We make camp in the ruins of an old watchtower, half a mile from the cathedral’s remains. It’s barely standing—three walls and part of a roof—but it’s shelter from the wind and hidden from the road.
I don’t let go of Kielyne until I absolutely have to. Even then, I only set her down on the bedroll Grothak prepared, and I stay close enough to touch her. To reassure myself she’s still breathing, still warm, still here.
The war band settles around us. The wounded are tended to—badly, without a healer, but enough to keep them alive until Kielyne wakes. Watches are set. Someone builds a small fire, carefully shielded from view.
And I sit beside her, holding her hand, waiting.
“You should rest.” Grothak drops beside me, his newly-bandaged hand cradled against his chest. “You took enough blight to kill three orcs. Your body needs time to—”
“No.”
He sighs. Doesn’t argue. Just sits with me in the quiet, watching the woman who saved my life twice over.
“She broke your chains.” His voice is soft. Wondering. “I’ve never seen anything like it. A human, channeling orc blood magic—”
“She’s remarkable.” The word isn’t enough. No word is enough. “She’s impossible.”

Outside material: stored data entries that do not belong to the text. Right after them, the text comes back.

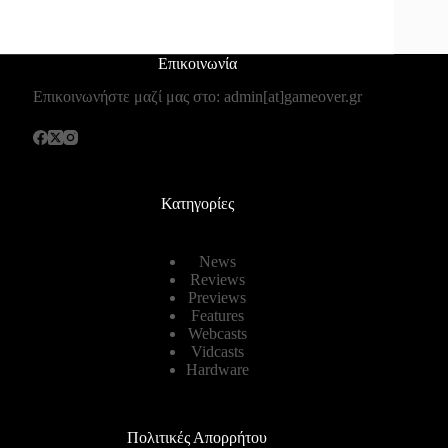
Επικοινωνία
Επικοινωνήστε μαζί μας στο: admin[at]gameover.gr
Κατηγορίες
News
Reviews
Previews
Features
Webcasts
Vidcasts
Hardware
Πολιτικές Απορρήτου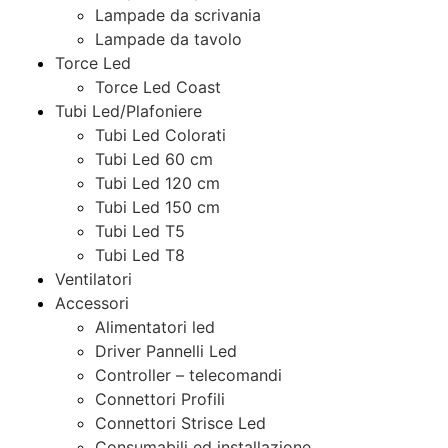
Lampade da scrivania
Lampade da tavolo
Torce Led
Torce Led Coast
Tubi Led/Plafoniere
Tubi Led Colorati
Tubi Led 60 cm
Tubi Led 120 cm
Tubi Led 150 cm
Tubi Led T5
Tubi Led T8
Ventilatori
Accessori
Alimentatori led
Driver Pannelli Led
Controller – telecomandi
Connettori Profili
Connettori Strisce Led
Consumabili ed installazione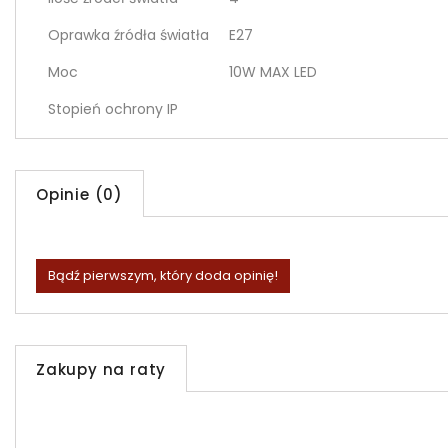
Oprawka źródła światła
E27
Moc
10W MAX LED
Stopień ochrony IP
Opinie (0)
Bądź pierwszym, który doda opinię!
Zakupy na raty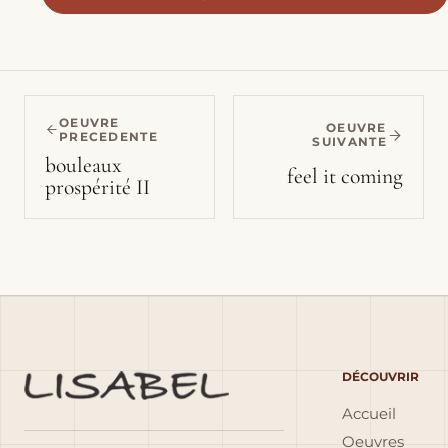
OEUVRE
OEUVRE
PRECEDENTE
SUIVANTE
bouleaux
feel it coming
prospérité II
DÉCOUVRIR
Accueil
Oeuvres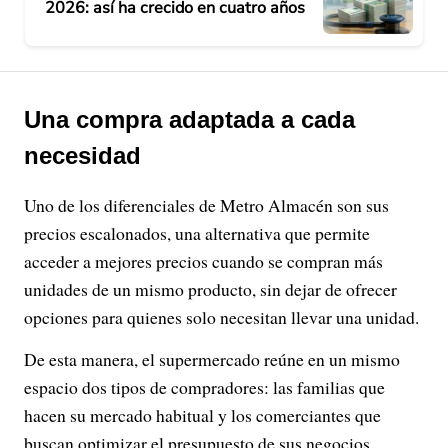
2026: así ha crecido en cuatro años
Una compra adaptada a cada
necesidad
Uno de los diferenciales de Metro Almacén son sus
precios escalonados, una alternativa que permite
acceder a mejores precios cuando se compran más
unidades de un mismo producto, sin dejar de ofrecer
opciones para quienes solo necesitan llevar una unidad.
De esta manera, el supermercado reúne en un mismo
espacio dos tipos de compradores: las familias que
hacen su mercado habitual y los comerciantes que
buscan optimizar el presupuesto de sus negocios.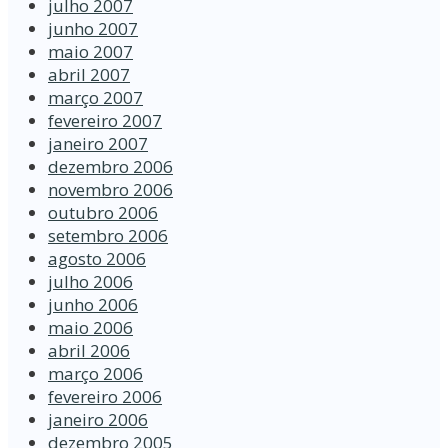
julho 2007
junho 2007
maio 2007
abril 2007
março 2007
fevereiro 2007
janeiro 2007
dezembro 2006
novembro 2006
outubro 2006
setembro 2006
agosto 2006
julho 2006
junho 2006
maio 2006
abril 2006
março 2006
fevereiro 2006
janeiro 2006
dezembro 2005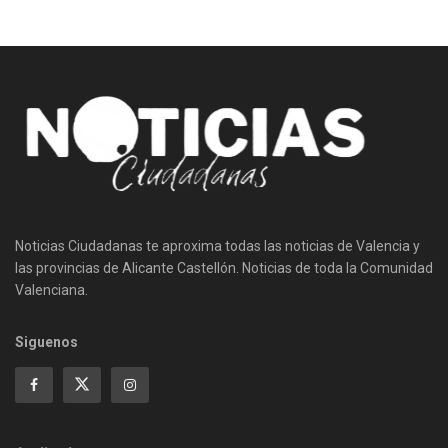
Noticias Ciudadanas te aproxima todas las noticias de Valencia y
las provincias de Alicante Castellón. Noticias de toda la Comunidad
Valenciana.
Siguenos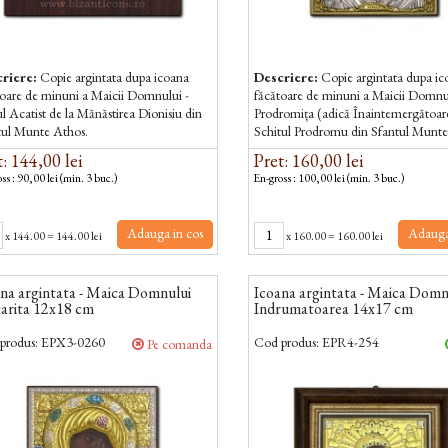
riere:
Copie argintata dupa icoana
Descriere:
Copie argintata dupa i
toare de minuni a Maicii Domnului -
făcătoare de minuni a Maicii Domnu
 Acatist de la Mănăstirea Dionisiu din
Prodromița (adică Înaintemergătoare
tul Munte Athos.
Schitul Prodromu din Sfantul Munte
Icoană făcătoare de minuni este „ne
: 144,00 lei
Pret: 160,00 lei
de...
ss : 90,00 lei (min. 3 buc.)
En-gross : 100,00 lei (min. 3 buc.)
Adauga in cos
Adauga
x
144.00
=
144.00 lei
x
160.00
=
160.00 lei
na argintata - Maica Domnului
Icoana argintata - Maica Domn
arita 12x18 cm
Indrumatoarea 14x17 cm
produs:
EPX3-0260
Cod produs:
EPR4-254
Pe comanda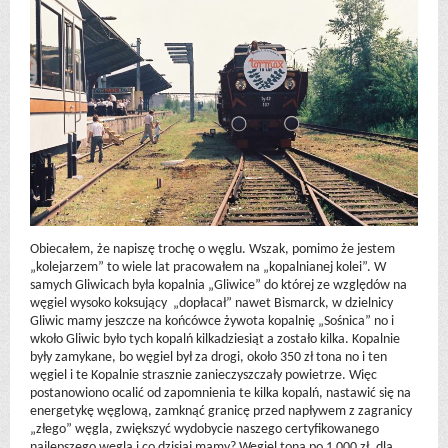
Obiecałem, że napiszę trochę o węglu. Wszak, pomimo że jestem
„kolejarzem” to wiele lat pracowałem na „kopalnianej kolei”. W
samych Gliwicach była kopalnia „Gliwice” do której ze względów na
węgiel wysoko koksujący „dopłacał” nawet Bismarck, w dzielnicy
Gliwic mamy jeszcze na końcówce żywota kopalnię „Sośnica” no i
wkoło Gliwic było tych kopalń kilkadziesiąt a zostało kilka. Kopalnie
były zamykane, bo węgiel był za drogi, około 350 zł tona no i ten
węgiel i te Kopalnie strasznie zanieczyszczały powietrze. Więc
postanowiono ocalić od zapomnienia te kilka kopalń, nastawić się na
energetykę węglową, zamknąć granicę przed napływem z zagranicy
„złego” węgla, zwiększyć wydobycie naszego certyfikowanego
najlepszego węgla i co dzisiaj mamy? Węgiel tona po 1 000 zł, dla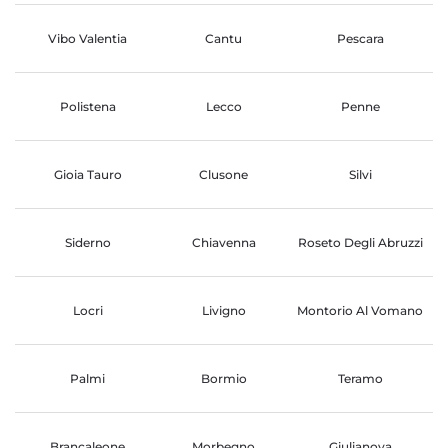
Vibo Valentia
Cantu
Pescara
Polistena
Lecco
Penne
Gioia Tauro
Clusone
Silvi
Siderno
Chiavenna
Roseto Degli Abruzzi
Locri
Livigno
Montorio Al Vomano
Palmi
Bormio
Teramo
Brancaleone
Morbegno
Giulianova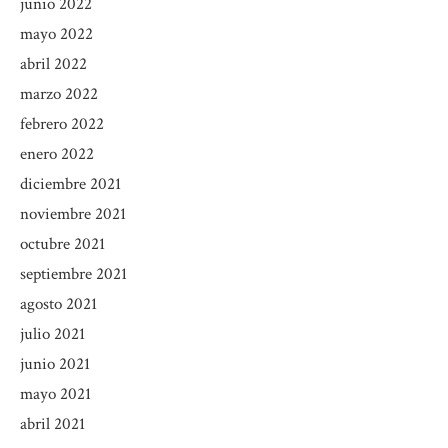
junio 2022
mayo 2022
abril 2022
marzo 2022
febrero 2022
enero 2022
diciembre 2021
noviembre 2021
octubre 2021
septiembre 2021
agosto 2021
julio 2021
junio 2021
mayo 2021
abril 2021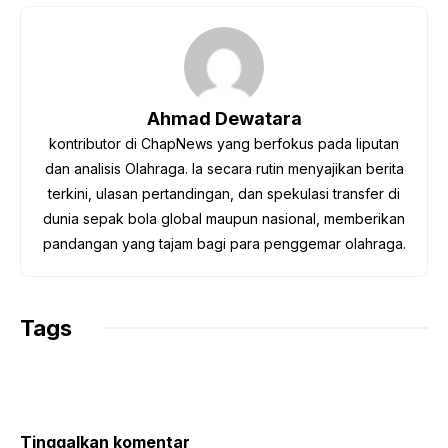
c
i
a
l
p
e
t
t
e
y
b
t
s
g
L
o
e
A
r
i
o
r
p
a
n
Ahmad Dewatara
k
p
m
k
kontributor di ChapNews yang berfokus pada liputan
dan analisis Olahraga. Ia secara rutin menyajikan berita
terkini, ulasan pertandingan, dan spekulasi transfer di
dunia sepak bola global maupun nasional, memberikan
pandangan yang tajam bagi para penggemar olahraga.
Tags
Tinggalkan komentar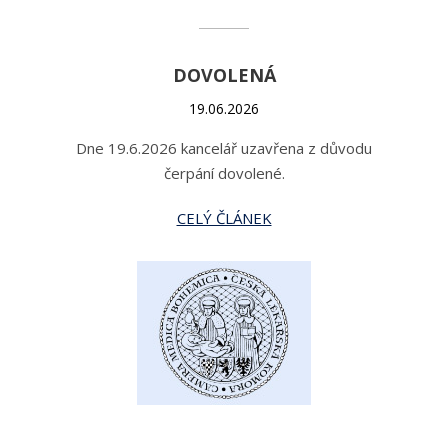
DOVOLENÁ
19.06.2026
Dne 19.6.2026 kancelář uzavřena z důvodu
čerpání dovolené.
CELÝ ČLÁNEK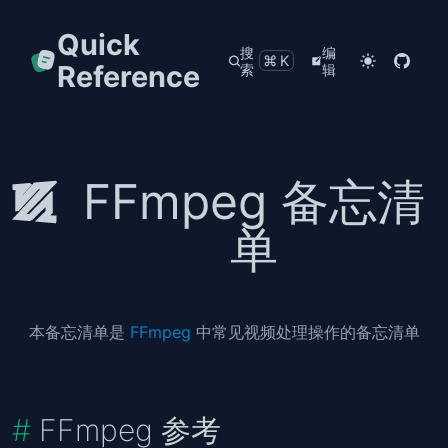
Quick
搜
编
⌘K
Reference
索
辑
FFmpeg 备忘清
单
本备忘清单是
FFmpeg
中常见视频处理操作的备忘清单
FFmpeg 参考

“She’s yours.” Grothak glances at me, something knowing in his gaze. “And you’re hers. Whatever that means for an orc and a human.”
Her eyes open slowly. Blinking against the firelight, confused, disoriented. Her hand tightens on mine—instinct, reaching for something solid in a world that doesn’t make sense yet.
“Kielyne.” Her name comes out rough. Desperate. “You’re safe. We’re safe.”
Her gaze finds mine. Focuses. For a moment, she just stares at me, her expression unreadable.
Then she reaches up, cups my face in her palm, and says: “You idiot.”
I choke on something that might be a laugh or might be a sob. “You’re welcome.”
“I could feel it.” Her voice is hoarse, barely a whisper. “Feel you pulling the poison into yourself. Do you have any idea what that could have—you could have—”
“I know.”
“Then why?”
The answer is simple. Obvious. The only answer there’s ever been.
“Because losing you wasn’t an option.” I turn my face into her palm, breathe her in—blood and smoke and something underneath that’s just her. “Because I’d rather die than watch you slip away while I did nothing.”
Her breath catches. Her eyes go bright with something I’m afraid to name.
“Blorjorn—”
“I know.” I press a kiss to her palm. “I know you’re not ready.
I know you need time. I’m not asking for anything.
” I meet her gaze, let her see everything—the fear and the hope and the thing I’ve stopped trying to hide.
“I just need you to know that I’m here. Whatever you want, whatever you need, however long it takes. I’m not going anywhere.”
She’s quiet for a long moment. Her thumb traces my cheekbone, smearing away dust and dried blood.
Then she pulls me down and kisses me.
It’s not fierce, not desperate, not the crashing collision of before.
It’s slow and soft and aching, her lips moving against mine with a tenderness that breaks something open in my chest. Her fingers tangle in my hair.
My hand finds her waist, careful of the healing wound, pulling her closer without letting the war band see.
When she pulls back, her eyes are still too bright. But she’s smiling.
“Idiot,” she whispers again. But it sounds like something else. Something I’m not ready to hear her say.
I press my forehead to hers and let myself breathe. Let myself believe, for the first time since the blade took her, that we’re going to be okay.
Outside the ruined watchtower, dawn breaks over the Bloodscar Plains. The first light in two weeks that doesn’t feel like a threat.